Now, what data structure should you use?

On-line resources

At a time like this it is good advice to double check with books and/or on-line resources to verify that your initial hunch was correct. In this situation maybe you recollect that vectors are generally fast for accessing an item but can be slow in modifying operators since items not at the end that are inserted/removed will cause part of the contents in the array to be shifted. Of course you also know that an insertion when the vector is full will trigger a re-size. A new array storage will be created and all the items in the vector will be copied or moved to the new storage. This seems intuitively slow.

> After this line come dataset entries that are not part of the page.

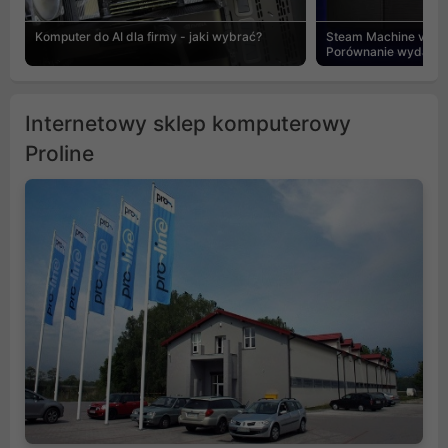
Komputer do AI dla firmy - jaki wybrać?
Steam Machine vs PC
Porównanie wydajnośc
Internetowy sklep komputerowy
Proline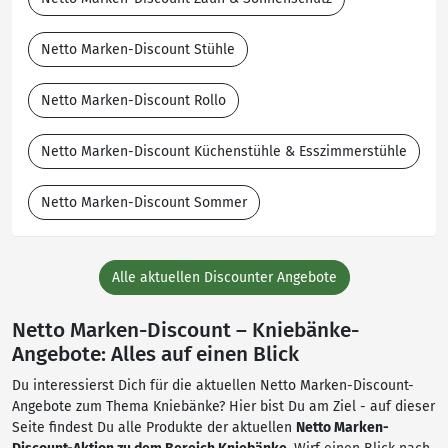
Netto Marken-Discount Stühle
Netto Marken-Discount Rollo
Netto Marken-Discount Küchenstühle & Esszimmerstühle
Netto Marken-Discount Sommer
Alle aktuellen Discounter Angebote
Netto Marken-Discount – Kniebänke-
Angebote: Alles auf einen Blick
Du interessierst Dich für die aktuellen Netto Marken-Discount-
Angebote zum Thema Kniebänke? Hier bist Du am Ziel - auf dieser
Seite findest Du alle Produkte der aktuellen
Netto Marken-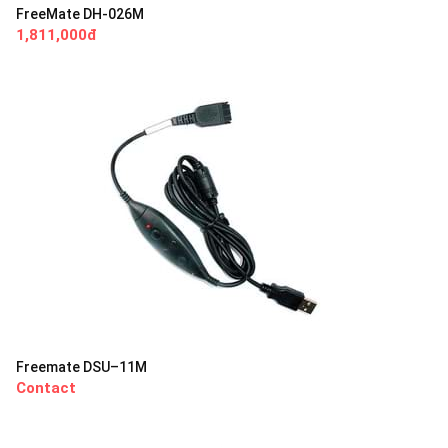
FreeMate DH-026M
1,811,000đ
Freemate DSU–11M
Contact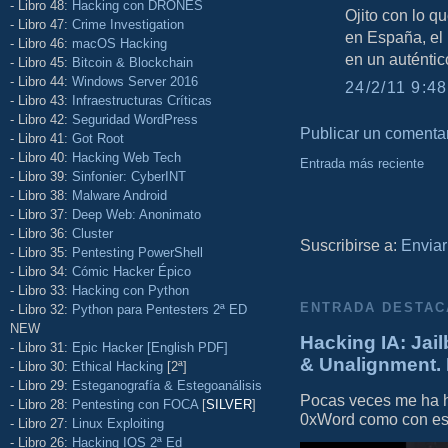
- Libro 48:
Hacking con DRONES
Ojito con lo q
- Libro 47:
Crime Investigation
en España, el
- Libro 46:
macOS Hacking
en un auténtico 
- Libro 45:
Bitcoin & Blockchain
- Libro 44:
Windows Server 2016
24/2/11 9:48
- Libro 43:
Infraestructuras Críticas
- Libro 42:
Seguridad WordPress
Publicar un comenta
- Libro 41:
Got Root
- Libro 40:
Hacking Web Tech
Entrada más reciente
- Libro 39:
Sinfonier: CyberINT
- Libro 38:
Malware Android
- Libro 37:
Deep Web: Anonimato
- Libro 36:
Cluster
Suscribirse a:
Enviar
- Libro 35:
Pentesting PowerShell
- Libro 34:
Cómic Hacker Épico
- Libro 33:
Hacking con Python
ENTRADA DESTAC
- Libro 32:
Python para Pentesters 2ª ED
NEW
Hacking IA: Jail
- Libro 31:
Epic Hacker [English PDF]
& Unalignment. 
- Libro 30:
Ethical Hacking
[2ª]
- Libro 29:
Esteganografía & Estegoanálisis
Pocas veces me ha he
- Libro 28:
Pentesting con FOCA
[
SILVER
]
0xWord como con este 
- Libro 27:
Linux Exploiting
- Libro 26:
Hacking IOS 2ª Ed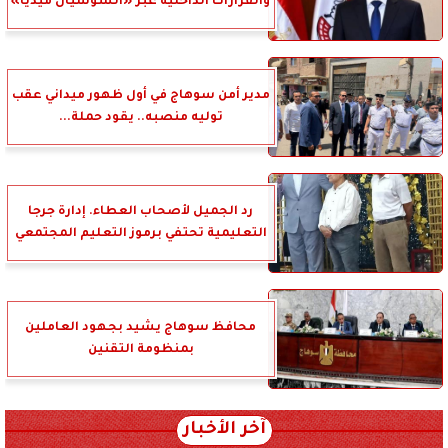
والقرارات الداخلية عبر «السوشيال ميديا»
مدير أمن سوهاج في أول ظهور ميداني عقب
توليه منصبه.. يقود حملة...
رد الجميل لأصحاب العطاء. إدارة جرجا
التعليمية تحتفي برموز التعليم المجتمعي
محافظ سوهاج يشيد بجهود العاملين
بمنظومة التقنين
آخر الأخبار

A linked list on the other hand might have slow O(n) access to the item but the insertion/removal is basically just switching of pointers so this O(1) operations are very much appealing. I double check with a few different online resources and make my decision. Linked-list it is

BEEEEEEEEP. ERROR. A RED GNOME JUMPS DOWN IN FRONT OF ME AND FLAGS ME DOWN. HE TELLS ME IN NO UNCERTAIN WAYS THAT I AM WRONG. DEAD WRONG.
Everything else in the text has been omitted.